→ Try it
Please find all lines in the data that hold the string "access" and copy them.

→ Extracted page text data
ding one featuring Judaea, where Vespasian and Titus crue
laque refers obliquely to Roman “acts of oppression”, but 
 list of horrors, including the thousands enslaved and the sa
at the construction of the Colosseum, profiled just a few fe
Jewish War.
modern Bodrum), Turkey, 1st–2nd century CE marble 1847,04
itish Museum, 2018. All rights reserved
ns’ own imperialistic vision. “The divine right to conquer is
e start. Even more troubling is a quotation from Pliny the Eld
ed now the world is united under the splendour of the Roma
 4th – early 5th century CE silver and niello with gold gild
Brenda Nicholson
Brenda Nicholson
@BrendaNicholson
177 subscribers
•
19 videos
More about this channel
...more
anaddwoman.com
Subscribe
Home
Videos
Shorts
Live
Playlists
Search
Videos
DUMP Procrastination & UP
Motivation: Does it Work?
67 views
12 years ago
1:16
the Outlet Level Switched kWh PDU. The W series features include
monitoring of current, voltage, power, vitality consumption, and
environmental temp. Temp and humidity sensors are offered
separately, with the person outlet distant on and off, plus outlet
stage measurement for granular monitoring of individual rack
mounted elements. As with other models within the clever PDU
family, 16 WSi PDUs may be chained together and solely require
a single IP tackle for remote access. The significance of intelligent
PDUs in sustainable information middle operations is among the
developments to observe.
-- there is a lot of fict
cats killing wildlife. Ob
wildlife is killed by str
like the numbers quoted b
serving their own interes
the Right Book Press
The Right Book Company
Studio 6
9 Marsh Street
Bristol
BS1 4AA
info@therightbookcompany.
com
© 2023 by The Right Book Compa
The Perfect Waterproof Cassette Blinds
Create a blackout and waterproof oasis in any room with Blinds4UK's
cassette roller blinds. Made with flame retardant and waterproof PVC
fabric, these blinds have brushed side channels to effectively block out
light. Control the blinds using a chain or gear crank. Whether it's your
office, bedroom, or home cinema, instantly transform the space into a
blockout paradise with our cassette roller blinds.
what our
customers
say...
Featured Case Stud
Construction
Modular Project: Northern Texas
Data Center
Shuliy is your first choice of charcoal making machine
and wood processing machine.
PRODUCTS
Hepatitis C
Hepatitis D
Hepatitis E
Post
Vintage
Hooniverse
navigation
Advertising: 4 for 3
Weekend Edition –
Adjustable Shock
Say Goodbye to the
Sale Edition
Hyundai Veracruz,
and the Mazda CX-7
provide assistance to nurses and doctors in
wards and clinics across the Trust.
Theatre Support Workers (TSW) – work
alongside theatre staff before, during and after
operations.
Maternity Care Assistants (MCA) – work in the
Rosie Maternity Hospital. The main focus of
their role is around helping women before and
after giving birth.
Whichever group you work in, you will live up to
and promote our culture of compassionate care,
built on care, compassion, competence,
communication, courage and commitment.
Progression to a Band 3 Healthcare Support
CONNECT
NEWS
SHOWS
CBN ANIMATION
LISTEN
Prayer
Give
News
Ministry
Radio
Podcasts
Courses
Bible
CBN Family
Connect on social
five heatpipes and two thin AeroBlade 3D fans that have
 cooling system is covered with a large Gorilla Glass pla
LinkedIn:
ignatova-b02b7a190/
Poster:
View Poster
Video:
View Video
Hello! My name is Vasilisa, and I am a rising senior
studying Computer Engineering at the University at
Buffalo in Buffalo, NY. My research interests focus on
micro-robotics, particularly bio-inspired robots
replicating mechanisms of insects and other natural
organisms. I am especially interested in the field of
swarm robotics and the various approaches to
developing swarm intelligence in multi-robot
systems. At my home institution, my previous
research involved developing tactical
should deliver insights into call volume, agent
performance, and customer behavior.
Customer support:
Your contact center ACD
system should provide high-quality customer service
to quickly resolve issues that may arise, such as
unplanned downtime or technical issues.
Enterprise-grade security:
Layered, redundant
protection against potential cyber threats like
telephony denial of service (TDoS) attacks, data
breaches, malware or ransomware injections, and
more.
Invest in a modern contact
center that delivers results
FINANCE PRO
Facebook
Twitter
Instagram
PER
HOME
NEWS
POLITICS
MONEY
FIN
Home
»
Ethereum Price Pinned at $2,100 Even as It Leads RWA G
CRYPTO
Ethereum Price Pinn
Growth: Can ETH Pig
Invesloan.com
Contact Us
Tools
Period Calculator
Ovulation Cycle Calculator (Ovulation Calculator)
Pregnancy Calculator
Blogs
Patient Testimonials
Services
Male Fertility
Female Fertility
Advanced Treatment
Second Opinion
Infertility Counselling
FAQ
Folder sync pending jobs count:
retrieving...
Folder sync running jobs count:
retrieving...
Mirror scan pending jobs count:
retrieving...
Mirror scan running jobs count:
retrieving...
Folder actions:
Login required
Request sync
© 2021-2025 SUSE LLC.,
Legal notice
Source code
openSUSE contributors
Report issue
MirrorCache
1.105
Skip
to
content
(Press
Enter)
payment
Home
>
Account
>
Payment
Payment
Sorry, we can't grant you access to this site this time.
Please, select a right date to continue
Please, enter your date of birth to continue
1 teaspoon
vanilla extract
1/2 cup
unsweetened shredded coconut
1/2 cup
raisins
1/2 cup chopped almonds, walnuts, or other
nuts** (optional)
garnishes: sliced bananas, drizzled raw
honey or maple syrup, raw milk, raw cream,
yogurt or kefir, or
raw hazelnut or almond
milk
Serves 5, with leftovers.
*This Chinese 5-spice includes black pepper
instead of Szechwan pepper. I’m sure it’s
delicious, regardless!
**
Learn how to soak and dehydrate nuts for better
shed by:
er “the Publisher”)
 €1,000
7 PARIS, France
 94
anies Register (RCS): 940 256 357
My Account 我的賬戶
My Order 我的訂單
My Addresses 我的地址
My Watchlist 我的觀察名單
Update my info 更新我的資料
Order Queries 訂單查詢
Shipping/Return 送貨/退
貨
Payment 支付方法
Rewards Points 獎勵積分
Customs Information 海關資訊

→ Answer
a single IP tackle for remote access. The significance of intelligent
Sorry, we can't grant you access to this site this time.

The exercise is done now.